- _What you will do_: Scan the records below, and wherever a line has the word "Jadi", pull it out.

- _Dataset entries_:
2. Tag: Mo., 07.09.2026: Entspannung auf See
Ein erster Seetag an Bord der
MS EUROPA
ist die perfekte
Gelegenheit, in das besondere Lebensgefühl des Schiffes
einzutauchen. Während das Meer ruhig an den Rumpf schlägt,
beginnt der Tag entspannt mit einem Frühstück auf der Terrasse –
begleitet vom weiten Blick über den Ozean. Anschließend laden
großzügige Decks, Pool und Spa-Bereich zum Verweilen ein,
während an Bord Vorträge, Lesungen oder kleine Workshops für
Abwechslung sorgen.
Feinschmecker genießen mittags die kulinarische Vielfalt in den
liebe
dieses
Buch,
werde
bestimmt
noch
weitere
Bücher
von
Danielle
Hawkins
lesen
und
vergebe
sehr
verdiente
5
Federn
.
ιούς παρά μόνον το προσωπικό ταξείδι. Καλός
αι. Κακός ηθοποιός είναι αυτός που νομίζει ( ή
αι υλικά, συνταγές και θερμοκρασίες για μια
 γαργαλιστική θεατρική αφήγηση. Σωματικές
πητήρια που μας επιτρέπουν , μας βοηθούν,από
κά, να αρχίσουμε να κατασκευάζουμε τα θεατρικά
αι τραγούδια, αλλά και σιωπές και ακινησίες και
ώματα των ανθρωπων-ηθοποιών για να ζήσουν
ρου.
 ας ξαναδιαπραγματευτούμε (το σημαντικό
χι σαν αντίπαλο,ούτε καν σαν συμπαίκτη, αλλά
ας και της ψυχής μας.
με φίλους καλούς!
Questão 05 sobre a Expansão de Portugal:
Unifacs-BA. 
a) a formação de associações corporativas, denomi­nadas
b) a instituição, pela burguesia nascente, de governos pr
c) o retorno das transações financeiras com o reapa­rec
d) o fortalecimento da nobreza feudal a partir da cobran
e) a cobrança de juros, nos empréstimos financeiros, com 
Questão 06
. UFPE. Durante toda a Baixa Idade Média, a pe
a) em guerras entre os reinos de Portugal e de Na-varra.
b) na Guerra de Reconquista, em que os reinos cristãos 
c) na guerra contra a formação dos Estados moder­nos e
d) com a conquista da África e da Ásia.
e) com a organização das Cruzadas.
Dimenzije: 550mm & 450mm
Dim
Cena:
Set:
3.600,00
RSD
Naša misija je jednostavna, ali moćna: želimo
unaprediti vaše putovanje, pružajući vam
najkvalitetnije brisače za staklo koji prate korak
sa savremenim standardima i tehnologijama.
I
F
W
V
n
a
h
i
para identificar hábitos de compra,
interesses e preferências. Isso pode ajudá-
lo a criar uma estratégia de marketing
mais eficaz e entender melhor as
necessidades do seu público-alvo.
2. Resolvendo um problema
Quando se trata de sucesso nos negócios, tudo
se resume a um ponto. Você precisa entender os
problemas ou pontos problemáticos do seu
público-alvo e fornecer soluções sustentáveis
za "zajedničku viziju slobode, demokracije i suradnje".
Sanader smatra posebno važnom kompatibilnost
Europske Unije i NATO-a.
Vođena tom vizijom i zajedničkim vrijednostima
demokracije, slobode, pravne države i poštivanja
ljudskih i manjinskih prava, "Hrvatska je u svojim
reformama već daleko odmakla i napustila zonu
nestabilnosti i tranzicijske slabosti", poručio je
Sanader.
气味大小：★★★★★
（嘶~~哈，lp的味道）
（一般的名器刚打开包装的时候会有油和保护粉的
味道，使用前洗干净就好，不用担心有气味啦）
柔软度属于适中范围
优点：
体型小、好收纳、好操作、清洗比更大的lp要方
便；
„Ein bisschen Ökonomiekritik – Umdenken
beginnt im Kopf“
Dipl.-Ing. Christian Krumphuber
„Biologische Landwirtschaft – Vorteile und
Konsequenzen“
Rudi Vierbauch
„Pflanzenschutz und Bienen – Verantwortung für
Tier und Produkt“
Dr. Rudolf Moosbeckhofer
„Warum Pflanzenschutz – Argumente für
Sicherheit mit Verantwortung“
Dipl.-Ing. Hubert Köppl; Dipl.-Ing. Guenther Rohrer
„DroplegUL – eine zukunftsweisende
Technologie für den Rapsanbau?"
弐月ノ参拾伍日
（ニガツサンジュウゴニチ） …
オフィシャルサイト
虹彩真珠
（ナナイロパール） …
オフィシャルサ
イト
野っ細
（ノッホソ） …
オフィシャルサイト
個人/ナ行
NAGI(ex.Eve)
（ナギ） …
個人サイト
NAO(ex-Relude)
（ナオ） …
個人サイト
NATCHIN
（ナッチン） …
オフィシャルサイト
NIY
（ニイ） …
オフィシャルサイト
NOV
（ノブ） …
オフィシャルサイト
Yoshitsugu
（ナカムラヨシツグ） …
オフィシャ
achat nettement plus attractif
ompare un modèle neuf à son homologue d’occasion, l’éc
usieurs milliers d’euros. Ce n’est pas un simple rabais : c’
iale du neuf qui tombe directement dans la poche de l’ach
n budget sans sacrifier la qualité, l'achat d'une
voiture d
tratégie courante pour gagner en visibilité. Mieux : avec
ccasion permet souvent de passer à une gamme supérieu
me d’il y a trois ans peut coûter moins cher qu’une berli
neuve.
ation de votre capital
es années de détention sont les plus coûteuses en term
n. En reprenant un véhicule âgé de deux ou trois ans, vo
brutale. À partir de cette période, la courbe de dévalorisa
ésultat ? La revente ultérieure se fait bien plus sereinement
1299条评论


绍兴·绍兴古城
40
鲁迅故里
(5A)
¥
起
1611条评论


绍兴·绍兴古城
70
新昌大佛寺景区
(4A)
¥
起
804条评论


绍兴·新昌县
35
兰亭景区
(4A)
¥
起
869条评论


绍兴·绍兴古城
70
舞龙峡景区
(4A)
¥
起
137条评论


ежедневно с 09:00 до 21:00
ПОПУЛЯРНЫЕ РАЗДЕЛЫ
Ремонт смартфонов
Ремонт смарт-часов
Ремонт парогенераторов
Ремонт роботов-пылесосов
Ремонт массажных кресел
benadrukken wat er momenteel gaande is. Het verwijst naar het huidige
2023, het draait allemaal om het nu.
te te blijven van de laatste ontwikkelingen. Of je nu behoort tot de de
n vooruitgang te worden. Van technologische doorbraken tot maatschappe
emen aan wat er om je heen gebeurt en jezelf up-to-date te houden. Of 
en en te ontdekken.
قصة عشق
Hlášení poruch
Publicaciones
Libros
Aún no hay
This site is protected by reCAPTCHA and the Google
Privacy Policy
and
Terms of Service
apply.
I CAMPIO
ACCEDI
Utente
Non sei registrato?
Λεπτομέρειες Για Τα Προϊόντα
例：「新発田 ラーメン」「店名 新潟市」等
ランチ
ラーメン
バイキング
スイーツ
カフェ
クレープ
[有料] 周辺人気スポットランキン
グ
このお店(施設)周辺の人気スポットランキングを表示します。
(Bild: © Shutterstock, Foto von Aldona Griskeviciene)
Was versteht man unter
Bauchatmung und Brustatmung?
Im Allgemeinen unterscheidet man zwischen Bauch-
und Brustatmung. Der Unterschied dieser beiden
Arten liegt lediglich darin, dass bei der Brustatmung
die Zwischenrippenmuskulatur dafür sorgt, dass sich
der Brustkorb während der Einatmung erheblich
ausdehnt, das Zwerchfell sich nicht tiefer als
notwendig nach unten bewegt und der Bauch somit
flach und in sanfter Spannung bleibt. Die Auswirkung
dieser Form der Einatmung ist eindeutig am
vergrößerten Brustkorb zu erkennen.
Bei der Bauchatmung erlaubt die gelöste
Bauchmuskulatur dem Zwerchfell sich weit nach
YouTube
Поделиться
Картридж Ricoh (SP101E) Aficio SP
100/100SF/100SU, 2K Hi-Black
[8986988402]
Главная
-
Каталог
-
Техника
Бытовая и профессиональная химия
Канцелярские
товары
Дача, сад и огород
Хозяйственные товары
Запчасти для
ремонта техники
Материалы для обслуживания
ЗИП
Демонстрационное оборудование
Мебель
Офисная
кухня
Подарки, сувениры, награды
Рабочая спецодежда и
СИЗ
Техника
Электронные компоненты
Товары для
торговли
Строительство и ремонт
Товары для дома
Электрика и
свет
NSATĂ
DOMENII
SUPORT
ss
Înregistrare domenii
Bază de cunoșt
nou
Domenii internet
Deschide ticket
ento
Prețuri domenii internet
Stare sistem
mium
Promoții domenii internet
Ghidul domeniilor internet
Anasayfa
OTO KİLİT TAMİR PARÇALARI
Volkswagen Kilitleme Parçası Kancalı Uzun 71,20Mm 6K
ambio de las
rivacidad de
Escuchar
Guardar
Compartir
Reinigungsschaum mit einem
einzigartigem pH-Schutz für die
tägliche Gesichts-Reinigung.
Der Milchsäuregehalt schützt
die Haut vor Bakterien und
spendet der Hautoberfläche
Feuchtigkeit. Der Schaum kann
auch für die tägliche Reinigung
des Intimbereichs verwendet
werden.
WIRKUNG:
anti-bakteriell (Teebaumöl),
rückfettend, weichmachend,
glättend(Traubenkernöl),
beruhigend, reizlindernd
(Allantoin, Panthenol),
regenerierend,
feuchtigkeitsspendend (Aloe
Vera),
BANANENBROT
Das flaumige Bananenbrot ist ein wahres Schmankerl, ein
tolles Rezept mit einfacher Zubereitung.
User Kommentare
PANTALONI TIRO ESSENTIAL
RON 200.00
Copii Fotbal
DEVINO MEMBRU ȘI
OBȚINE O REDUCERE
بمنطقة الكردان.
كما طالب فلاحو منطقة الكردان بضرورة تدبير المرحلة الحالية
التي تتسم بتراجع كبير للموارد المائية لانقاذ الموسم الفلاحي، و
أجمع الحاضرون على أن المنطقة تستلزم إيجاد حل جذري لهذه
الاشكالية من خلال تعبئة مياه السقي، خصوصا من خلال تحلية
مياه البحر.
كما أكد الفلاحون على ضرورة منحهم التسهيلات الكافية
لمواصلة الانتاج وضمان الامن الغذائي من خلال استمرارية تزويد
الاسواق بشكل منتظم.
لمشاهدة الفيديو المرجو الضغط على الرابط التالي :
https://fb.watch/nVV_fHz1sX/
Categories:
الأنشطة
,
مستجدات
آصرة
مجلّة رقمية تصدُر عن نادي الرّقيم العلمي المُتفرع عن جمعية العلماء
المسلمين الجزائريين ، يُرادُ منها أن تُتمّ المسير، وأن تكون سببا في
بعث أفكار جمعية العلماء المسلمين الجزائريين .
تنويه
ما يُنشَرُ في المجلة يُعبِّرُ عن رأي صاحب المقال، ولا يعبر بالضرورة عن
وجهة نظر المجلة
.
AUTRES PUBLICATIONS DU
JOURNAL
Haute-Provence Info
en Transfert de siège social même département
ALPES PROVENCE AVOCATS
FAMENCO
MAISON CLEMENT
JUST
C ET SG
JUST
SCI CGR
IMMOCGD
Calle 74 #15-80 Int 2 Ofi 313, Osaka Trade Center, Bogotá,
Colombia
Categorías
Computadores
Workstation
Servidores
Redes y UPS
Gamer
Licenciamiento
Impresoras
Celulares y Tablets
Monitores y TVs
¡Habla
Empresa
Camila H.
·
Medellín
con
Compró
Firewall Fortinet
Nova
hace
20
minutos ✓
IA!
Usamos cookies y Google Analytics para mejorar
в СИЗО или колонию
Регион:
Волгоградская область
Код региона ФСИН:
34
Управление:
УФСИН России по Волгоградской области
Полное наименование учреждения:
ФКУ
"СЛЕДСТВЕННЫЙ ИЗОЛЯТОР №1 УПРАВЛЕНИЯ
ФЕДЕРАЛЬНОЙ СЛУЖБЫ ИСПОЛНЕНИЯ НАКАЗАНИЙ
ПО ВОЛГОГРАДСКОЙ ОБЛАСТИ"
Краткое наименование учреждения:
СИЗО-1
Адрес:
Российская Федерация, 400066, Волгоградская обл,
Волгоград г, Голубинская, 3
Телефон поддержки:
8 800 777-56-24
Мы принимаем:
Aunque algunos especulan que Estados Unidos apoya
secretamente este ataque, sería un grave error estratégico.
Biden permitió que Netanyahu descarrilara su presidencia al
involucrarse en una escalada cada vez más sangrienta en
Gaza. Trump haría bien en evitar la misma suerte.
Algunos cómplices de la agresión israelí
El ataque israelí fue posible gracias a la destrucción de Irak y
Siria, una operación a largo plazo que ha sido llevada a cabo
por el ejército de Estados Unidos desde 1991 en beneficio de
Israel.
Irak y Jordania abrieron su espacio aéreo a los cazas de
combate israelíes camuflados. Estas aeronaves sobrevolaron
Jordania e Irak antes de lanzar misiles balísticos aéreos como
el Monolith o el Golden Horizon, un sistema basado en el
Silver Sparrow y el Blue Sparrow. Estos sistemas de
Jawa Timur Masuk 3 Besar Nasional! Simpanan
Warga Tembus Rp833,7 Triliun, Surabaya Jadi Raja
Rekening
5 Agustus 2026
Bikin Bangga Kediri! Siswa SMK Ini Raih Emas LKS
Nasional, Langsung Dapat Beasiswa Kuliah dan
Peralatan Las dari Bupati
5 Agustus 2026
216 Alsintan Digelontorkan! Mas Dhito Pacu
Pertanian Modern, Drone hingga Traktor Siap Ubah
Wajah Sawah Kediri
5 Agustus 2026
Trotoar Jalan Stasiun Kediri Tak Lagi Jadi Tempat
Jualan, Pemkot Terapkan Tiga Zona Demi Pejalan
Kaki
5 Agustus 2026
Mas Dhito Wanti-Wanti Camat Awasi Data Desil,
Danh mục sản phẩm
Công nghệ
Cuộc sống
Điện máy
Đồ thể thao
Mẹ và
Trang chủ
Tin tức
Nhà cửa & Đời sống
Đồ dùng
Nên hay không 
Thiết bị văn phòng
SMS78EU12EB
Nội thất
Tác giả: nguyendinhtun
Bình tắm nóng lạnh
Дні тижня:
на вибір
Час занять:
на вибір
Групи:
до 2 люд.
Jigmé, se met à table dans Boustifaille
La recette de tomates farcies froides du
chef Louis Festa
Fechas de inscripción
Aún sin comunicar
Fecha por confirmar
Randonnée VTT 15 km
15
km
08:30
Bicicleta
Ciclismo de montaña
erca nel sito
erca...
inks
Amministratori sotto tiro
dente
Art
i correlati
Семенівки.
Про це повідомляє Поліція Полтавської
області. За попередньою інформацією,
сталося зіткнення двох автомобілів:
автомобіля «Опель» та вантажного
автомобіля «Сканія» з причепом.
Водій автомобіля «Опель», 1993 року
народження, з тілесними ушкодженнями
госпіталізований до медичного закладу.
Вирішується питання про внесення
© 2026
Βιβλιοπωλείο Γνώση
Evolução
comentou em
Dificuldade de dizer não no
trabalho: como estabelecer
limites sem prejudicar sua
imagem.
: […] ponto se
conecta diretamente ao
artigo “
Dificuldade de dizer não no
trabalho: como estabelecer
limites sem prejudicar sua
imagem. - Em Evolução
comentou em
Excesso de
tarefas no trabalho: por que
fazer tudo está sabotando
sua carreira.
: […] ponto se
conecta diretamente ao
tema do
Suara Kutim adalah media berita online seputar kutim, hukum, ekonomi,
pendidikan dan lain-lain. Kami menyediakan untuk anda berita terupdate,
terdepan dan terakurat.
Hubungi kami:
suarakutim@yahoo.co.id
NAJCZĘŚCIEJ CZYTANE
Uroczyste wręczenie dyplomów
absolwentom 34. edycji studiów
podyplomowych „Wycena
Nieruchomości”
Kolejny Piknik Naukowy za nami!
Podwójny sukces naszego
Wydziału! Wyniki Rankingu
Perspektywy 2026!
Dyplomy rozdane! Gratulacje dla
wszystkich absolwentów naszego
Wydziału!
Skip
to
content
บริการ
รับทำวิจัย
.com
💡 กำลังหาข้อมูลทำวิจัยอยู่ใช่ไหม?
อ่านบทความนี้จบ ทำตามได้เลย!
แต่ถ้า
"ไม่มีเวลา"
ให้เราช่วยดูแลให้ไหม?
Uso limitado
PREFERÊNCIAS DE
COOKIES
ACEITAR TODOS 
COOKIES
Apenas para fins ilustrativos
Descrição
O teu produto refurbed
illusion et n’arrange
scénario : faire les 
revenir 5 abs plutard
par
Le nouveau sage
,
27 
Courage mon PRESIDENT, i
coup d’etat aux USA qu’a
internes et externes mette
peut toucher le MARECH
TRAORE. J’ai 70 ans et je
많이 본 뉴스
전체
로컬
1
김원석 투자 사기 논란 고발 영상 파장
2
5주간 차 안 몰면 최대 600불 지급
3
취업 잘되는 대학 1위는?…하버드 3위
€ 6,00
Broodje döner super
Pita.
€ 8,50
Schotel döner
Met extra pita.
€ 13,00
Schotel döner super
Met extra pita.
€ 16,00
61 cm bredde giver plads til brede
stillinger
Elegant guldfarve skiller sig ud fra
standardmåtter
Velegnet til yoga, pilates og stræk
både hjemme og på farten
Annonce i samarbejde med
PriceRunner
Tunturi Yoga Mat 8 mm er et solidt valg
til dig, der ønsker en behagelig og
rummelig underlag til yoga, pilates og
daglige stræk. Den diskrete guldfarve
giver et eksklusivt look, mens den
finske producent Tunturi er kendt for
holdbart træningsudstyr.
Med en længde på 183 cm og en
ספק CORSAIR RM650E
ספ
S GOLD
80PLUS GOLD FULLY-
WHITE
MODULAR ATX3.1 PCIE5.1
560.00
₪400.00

- _Solution to the problem_:
Warga Tembus Rp833,7 Triliun, Surabaya Jadi Raja
Trotoar Jalan Stasiun Kediri Tak Lagi Jadi Tempat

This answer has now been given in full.